**Assigned task:**
Only the lines of the data holding the string "NCAE" need to be returned.

======== Extracted material ========

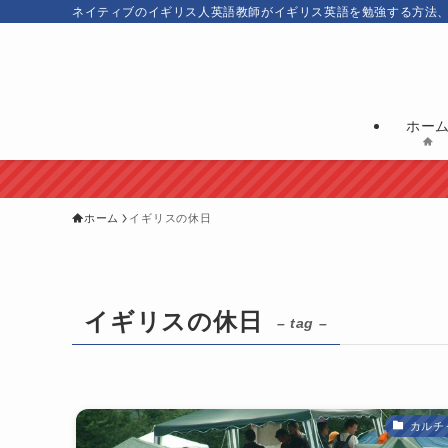
ネイティブのイギリス人英語教師がイギリス英語を勉強する方法
ホー
ホーム
イギリスの休日
イギリスの休日
– tag –
カルチ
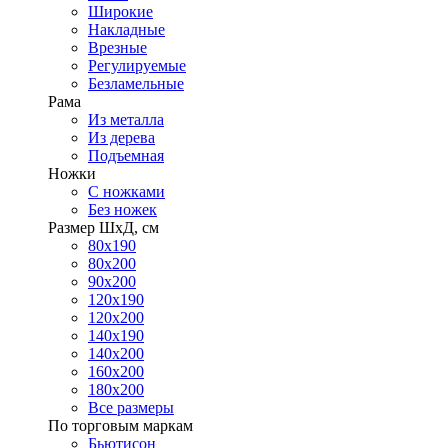
Широкие
Накладные
Врезные
Регулируемые
Безламельные
Рама
Из металла
Из дерева
Подъемная
Ножки
С ножками
Без ножек
Размер ШхД, см
80х190
80х200
90х200
120х190
120х200
140х190
140х200
160х200
180х200
Все размеры
По торговым маркам
Бьютисон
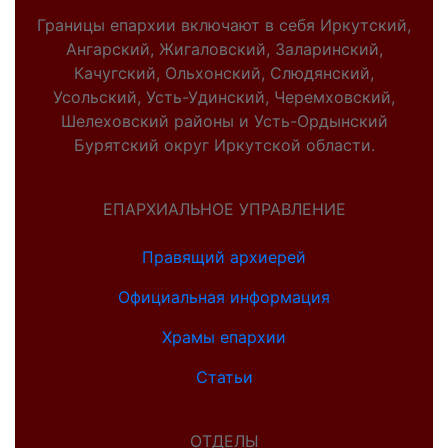
Границы епархии включают в себя Иркутский,
Ангарский, Жигаловский, Заларинский,
Качугский, Ольхонский, Слюдянский,
Усольский, Усть-Удинский, Черемховский,
Шелеховский районы и Усть-Ордынский
Бурятский округ Иркутской области.
ЕПАРХИАЛЬНОЕ УПРАВЛЕНИЕ
Правящий архиерей
Официальная информация
Храмы епархии
Статьи
ОТДЕЛЫ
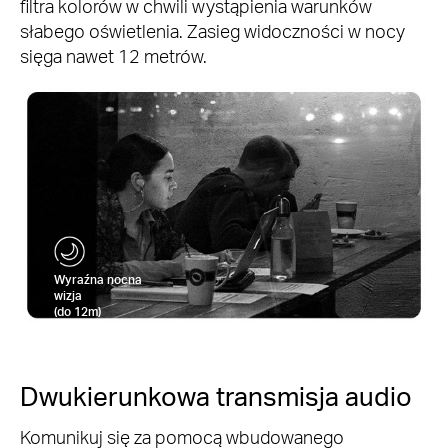
filtra kolorów w chwili wystąpienia warunków
słabego oświetlenia. Zasieg widoczności w nocy
sięga nawet 12 metrów.
Wyraźna nocna
wizja
(do 12m)
Dwukierunkowa transmisja audio
Komunikuj się za pomocą wbudowanego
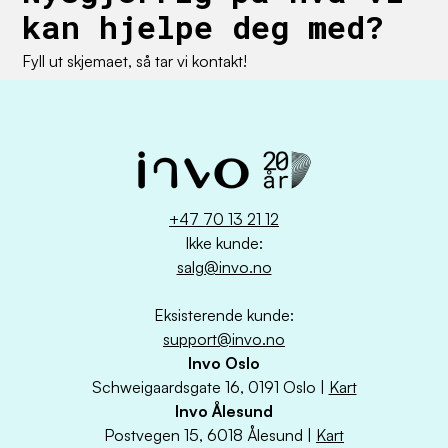
kan hjelpe deg med?
Fyll ut skjemaet, så tar vi kontakt!
+47 70 13 21 12
Ikke kunde:
salg@invo.no
Eksisterende kunde:
support@invo.no
Invo Oslo
Schweigaardsgate 16, 0191 Oslo |
Kart
Invo Ålesund
Postvegen 15, 6018 Ålesund |
Kart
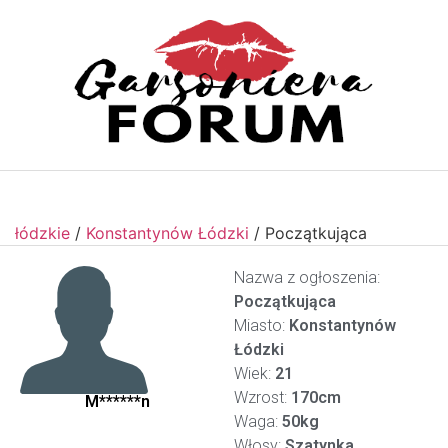
łódzkie
/
Konstantynów Łódzki
/
Początkująca
Nazwa z ogłoszenia:
Początkująca
Miasto:
Konstantynów
Łódzki
Wiek:
21
Wzrost:
170cm
M******n
Waga:
50kg
Włosy:
Szatynka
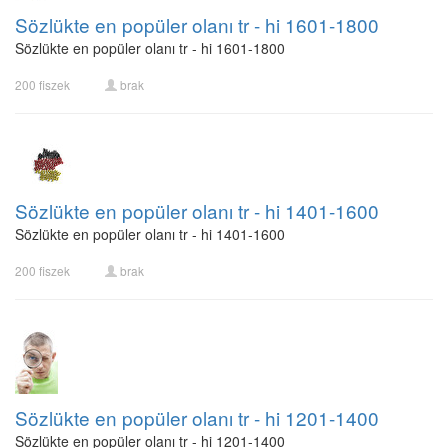
Sözlükte en popüler olanı tr - hi 1601-1800
Sözlükte en popüler olanı tr - hi 1601-1800
200 fiszek
brak
Sözlükte en popüler olanı tr - hi 1401-1600
Sözlükte en popüler olanı tr - hi 1401-1600
200 fiszek
brak
Sözlükte en popüler olanı tr - hi 1201-1400
Sözlükte en popüler olanı tr - hi 1201-1400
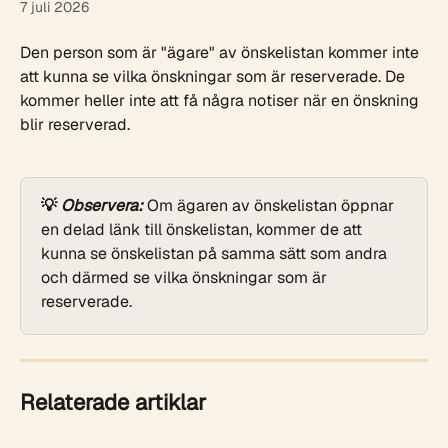
7 juli 2026
Den person som är "ägare" av önskelistan kommer inte 
att kunna se vilka önskningar som är reserverade. De 
kommer heller inte att få några notiser när en önskning 
blir reserverad.
💡 
Observera: 
Om ägaren av önskelistan öppnar 
en delad länk till önskelistan, kommer de att 
kunna se önskelistan på samma sätt som andra 
och därmed se vilka önskningar som är 
reserverade.
Relaterade artiklar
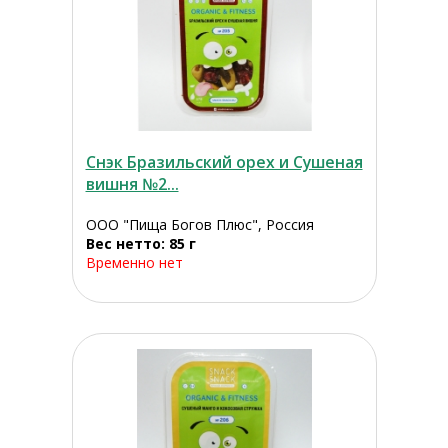
Снэк Бразильский орех и Сушеная
вишня №2...
ООО "Пища Богов Плюс", Россия
Вес нетто: 85 г
Временно нет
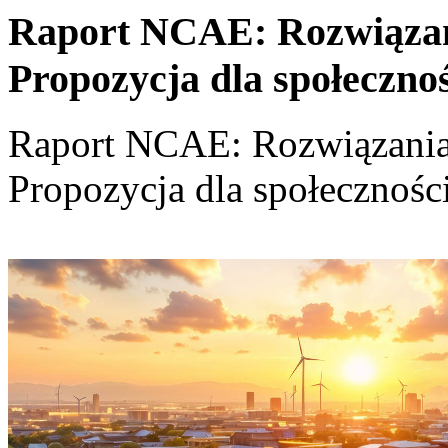
Raport NCAE: Rozwiązania
Propozycja dla społeczno
Raport NCAE: Rozwiązania d
Propozycja dla społecznośc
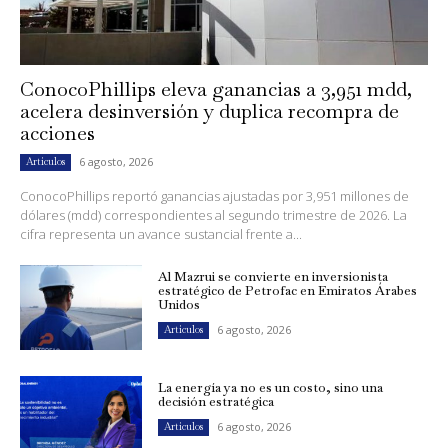
ConocoPhillips eleva ganancias a 3,951 mdd,
acelera desinversión y duplica recompra de
acciones
6 agosto, 2026
Artículos
ConocoPhillips reportó ganancias ajustadas por 3,951 millones de
dólares (mdd) correspondientes al segundo trimestre de 2026. La
cifra representa un avance sustancial frente a...
Al Mazrui se convierte en inversionista
estratégico de Petrofac en Emiratos Árabes
Unidos
6 agosto, 2026
Artículos
La energía ya no es un costo, sino una
decisión estratégica
6 agosto, 2026
Artículos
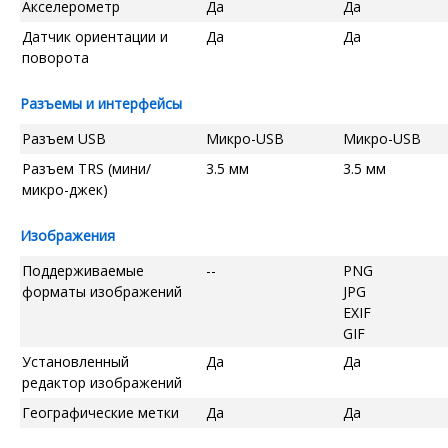
Акселерометр
Да
Да
Датчик ориентации и
Да
Да
поворота
Разъемы и интерфейсы
Разъем USB
Микро-USB
Микро-USB
Разъем TRS (мини/
3.5 мм
3.5 мм
микро-джек)
Изображения
Поддерживаемые
--
PNG
форматы изображений
JPG
EXIF
GIF
Установленный
Да
Да
редактор изображений
Географические метки
Да
Да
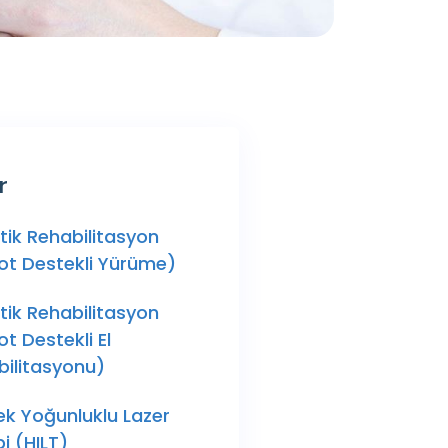
r
ik Rehabilitasyon
ot Destekli Yürüme)
ik Rehabilitasyon
t Destekli El
bilitasyonu)
ek Yoğunluklu Lazer
i (HILT)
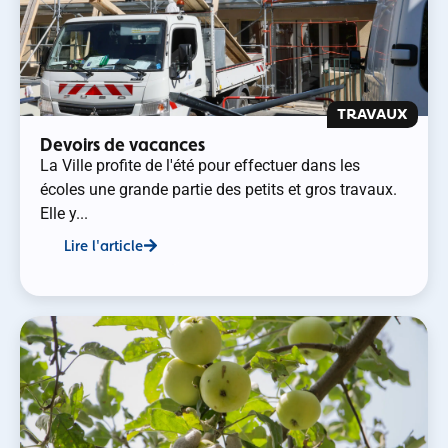
TRAVAUX
Devoirs de vacances
La Ville profite de l'été pour effectuer dans les
écoles une grande partie des petits et gros travaux.
Elle y...
Lire l'article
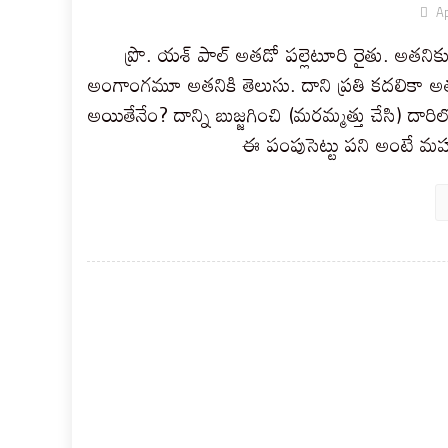
Ap
ప్రొ. యశ్ పాల్ అతడో పల్లెటూరి రైతు. అతనికు
అంగాంగమూ అతనికి తెలుసు. దాని ప్రతి కదలికా అతన
అయితేనేం? దాన్ని బుజ్జగించి (మరమ్మత్తు చేసి) దారిల
ఈ పంపుసెట్టు పని అంటే మహ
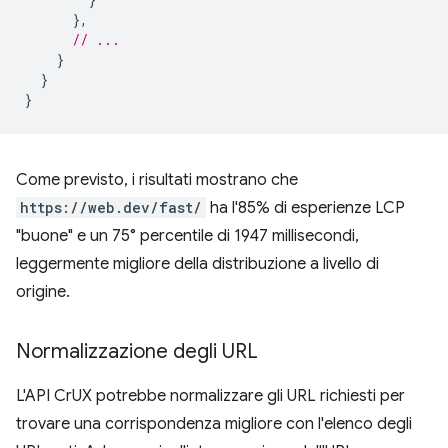
},
// ...
}
}
}
Come previsto, i risultati mostrano che
https://web.dev/fast/
ha l'85% di esperienze LCP
"buone" e un 75° percentile di 1947 millisecondi,
leggermente migliore della distribuzione a livello di
origine.
Normalizzazione degli URL
L'API CrUX potrebbe normalizzare gli URL richiesti per
trovare una corrispondenza migliore con l'elenco degli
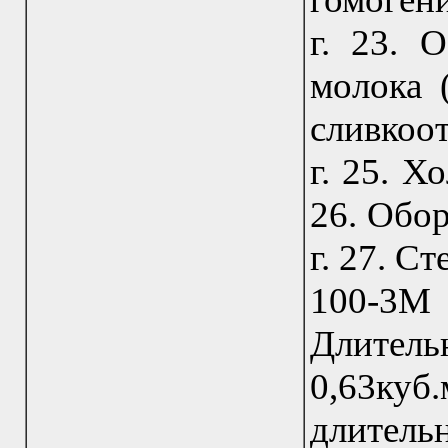
г. 23. 
молока (
сливкоо
г. 25. Х
26. Обор
г. 27. С
100-3М
Длите
0,63куб
длитель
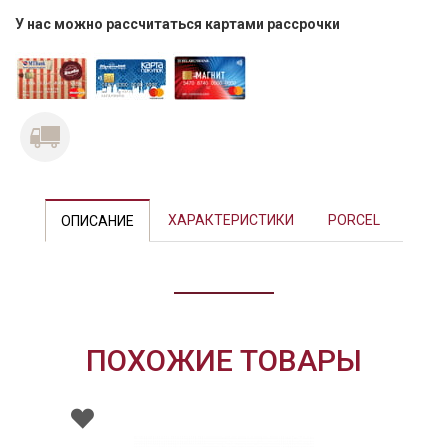
У нас можно рассчитаться картами рассрочки
Previous
Next
ХАРАКТЕРИСТИКИ
PORCEL
ОПИСАНИЕ
ПОХОЖИЕ ТОВАРЫ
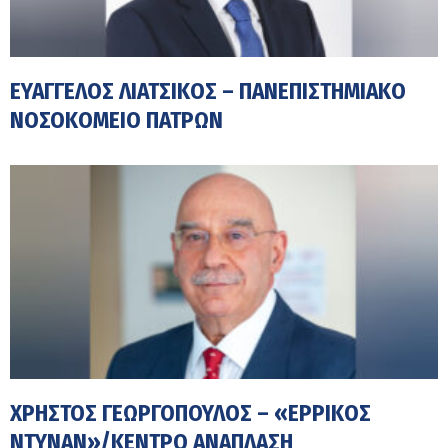
ΕΥΆΓΓΕΛΟΣ ΛΙΆΤΣΙΚΟΣ – ΠΑΝΕΠΙΣΤΗΜΙΑΚΌ
ΝΟΣΟΚΟΜΕΊΟ ΠΑΤΡΏΝ
ΧΡΉΣΤΟΣ ΓΕΩΡΓΌΠΟΥΛΟΣ – «ΕΡΡΙΚΟΣ
ΝΤΥΝΑΝ»/ΚΕΝΤΡΟ ΑΝΑΠΛΑΣΗ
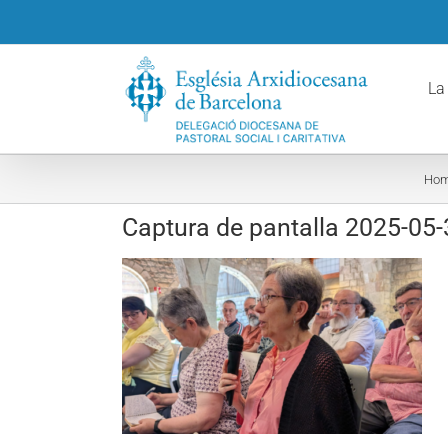
Skip
to
content
La
Ho
Captura de pantalla 2025-05-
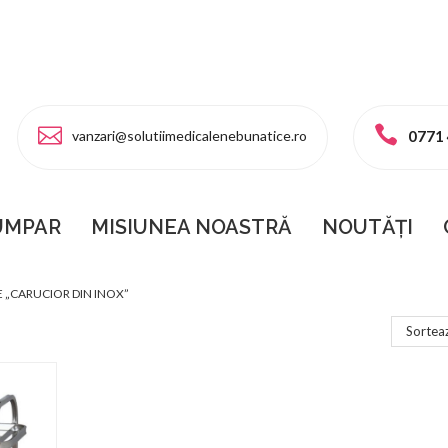
vanzari@solutiimedicalenebunatice.ro
0771
UMPAR
MISIUNEA NOASTRĂ
NOUTĂȚI
 INOX
 „CARUCIOR DIN INOX”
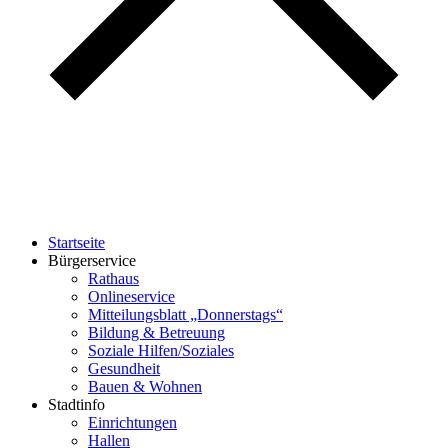
Startseite
Bürgerservice
Rathaus
Onlineservice
Mitteilungsblatt „Donnerstags“
Bildung & Betreuung
Soziale Hilfen/Soziales
Gesundheit
Bauen & Wohnen
Stadtinfo
Einrichtungen
Hallen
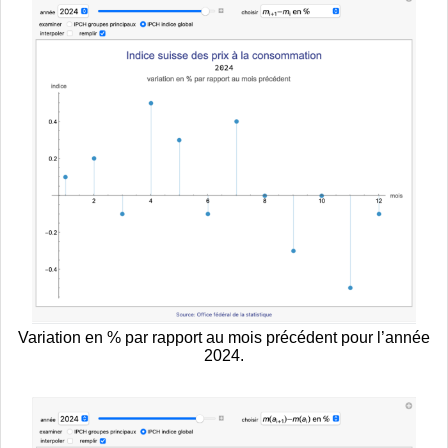
Variation en % par rapport au mois précédent pour l’année
2024.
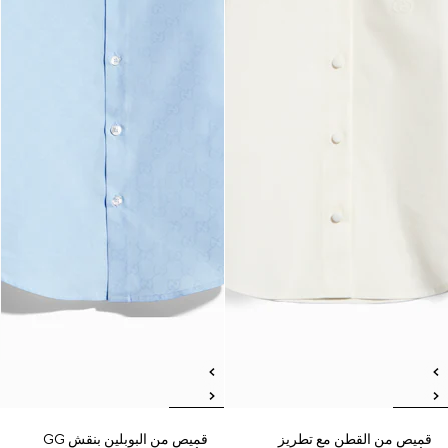
قميص من القطن مع تطريز
قميص من البوبلين بنقش GG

========

**Answer box:**
Raport NCAE: Rozwiązania
Raport NCAE: Rozwiązania d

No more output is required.